Nicholas Di Martino non è morto per una banale lite tra ragazzi e nemmeno come risposta per legittima difesa.

Lo ha stabilito la Corte di Cassazione sulla notte di sangue che ha sconvolto la città di Gragnano poco più di un anno fa, in vista del processo vero e proprio. Due raid, uno in via Vittorio Veneto, l’altro in via Pasquale Nastro, inseriti in una lite tra bande per il controllo delle piazze di spaccio a Gragnano. Nicholas, appena 17enne, fu ucciso da una coltellata sferrata da Maurizio Apicella, che ferì gravemente anche Carlo Langellotti.

In cella da mesi, sul capo di Maurizio Apicella, 20 anni e figlio del ras Rossano l'accusa più grave. Dietro le sbarre anche il suo compagno di quella notte Ciro di Lauro, 21 anni. Furono loro, come hanno anche ammesso, a ferire a morte il nipote del boss ergastolano Nicola Carfora e il cugino, Carlo Langellotti, che era con lui quella notte.

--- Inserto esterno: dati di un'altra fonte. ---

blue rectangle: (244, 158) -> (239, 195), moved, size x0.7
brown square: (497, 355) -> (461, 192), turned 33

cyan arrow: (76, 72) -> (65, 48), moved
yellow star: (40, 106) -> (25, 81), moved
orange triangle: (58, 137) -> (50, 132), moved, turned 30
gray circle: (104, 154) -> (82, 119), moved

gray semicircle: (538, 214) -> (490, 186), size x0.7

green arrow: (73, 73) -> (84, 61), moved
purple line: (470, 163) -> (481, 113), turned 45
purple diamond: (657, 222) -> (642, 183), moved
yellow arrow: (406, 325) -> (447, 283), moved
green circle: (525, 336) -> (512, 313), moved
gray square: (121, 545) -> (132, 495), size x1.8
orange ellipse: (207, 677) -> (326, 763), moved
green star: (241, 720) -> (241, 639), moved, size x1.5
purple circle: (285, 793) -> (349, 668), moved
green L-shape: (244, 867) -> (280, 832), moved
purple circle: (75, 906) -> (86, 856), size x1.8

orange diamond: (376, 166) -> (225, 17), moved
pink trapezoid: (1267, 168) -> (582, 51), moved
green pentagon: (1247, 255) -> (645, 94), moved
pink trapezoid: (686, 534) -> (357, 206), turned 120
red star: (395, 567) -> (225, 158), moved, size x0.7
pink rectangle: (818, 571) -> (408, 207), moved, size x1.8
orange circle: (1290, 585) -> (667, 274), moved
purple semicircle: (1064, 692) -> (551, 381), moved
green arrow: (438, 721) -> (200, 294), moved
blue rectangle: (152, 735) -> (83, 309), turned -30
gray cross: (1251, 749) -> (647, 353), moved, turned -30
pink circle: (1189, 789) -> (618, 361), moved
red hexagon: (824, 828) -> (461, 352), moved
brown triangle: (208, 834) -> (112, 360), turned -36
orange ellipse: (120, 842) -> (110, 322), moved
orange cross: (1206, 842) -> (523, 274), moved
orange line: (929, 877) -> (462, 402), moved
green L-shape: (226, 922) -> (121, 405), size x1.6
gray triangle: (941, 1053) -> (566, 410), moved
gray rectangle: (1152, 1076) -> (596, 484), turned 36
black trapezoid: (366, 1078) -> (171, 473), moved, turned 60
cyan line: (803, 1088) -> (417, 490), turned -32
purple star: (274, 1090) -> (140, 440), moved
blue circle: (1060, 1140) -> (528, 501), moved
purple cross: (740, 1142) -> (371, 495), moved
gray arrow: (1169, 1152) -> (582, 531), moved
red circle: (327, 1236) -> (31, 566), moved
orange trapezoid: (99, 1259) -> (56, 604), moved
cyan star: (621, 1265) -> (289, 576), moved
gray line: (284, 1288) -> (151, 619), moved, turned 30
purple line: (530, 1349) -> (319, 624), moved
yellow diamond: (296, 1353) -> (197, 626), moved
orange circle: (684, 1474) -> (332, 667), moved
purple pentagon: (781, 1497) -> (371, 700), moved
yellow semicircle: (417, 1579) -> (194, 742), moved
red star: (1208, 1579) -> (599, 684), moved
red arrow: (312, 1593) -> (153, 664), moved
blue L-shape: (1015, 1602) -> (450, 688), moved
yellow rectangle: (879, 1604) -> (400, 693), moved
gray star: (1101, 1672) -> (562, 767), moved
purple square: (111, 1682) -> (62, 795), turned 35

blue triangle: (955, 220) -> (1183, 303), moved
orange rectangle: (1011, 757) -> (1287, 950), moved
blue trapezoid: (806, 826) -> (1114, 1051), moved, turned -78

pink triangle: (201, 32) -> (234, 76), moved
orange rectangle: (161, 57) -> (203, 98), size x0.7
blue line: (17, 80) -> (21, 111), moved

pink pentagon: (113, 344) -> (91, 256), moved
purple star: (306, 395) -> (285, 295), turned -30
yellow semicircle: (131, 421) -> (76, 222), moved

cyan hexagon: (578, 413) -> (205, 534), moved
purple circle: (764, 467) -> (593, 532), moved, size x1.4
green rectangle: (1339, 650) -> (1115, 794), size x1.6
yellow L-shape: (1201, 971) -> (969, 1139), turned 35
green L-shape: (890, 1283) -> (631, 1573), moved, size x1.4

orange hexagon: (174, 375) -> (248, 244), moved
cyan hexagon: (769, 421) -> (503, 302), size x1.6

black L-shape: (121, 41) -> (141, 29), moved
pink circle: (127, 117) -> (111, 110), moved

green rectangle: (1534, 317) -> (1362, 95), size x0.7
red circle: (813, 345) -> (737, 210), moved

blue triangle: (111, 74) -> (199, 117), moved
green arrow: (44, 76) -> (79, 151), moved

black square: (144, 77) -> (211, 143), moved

I giudici ermellini hanno spiegato che Apicella, dopo essersi liberato dalla morsa del suo aggressore, ha difeso il suo amico sferrando una coltellata fatale, ma non per legittima difesa. Ciò che non ha convinto i giudici è che Apicella, tenuto per la gola da Langellotti, dopo essersi liberato della sua morsa avrebbe potuto sfuggire alla lite allontanandosi, anziché andare in soccorso dell’amico Ciro Di Lauro. Tra l’altro è emersa anche la sproporzione tra difesa e offesa. Apicella era armato di coltello mentre Nicholas era disarmato e non ha avuto scampo. Una vita spezzata a 17 anni e i familiari che in questi mesi hanno chiesto a gran voce giustizia.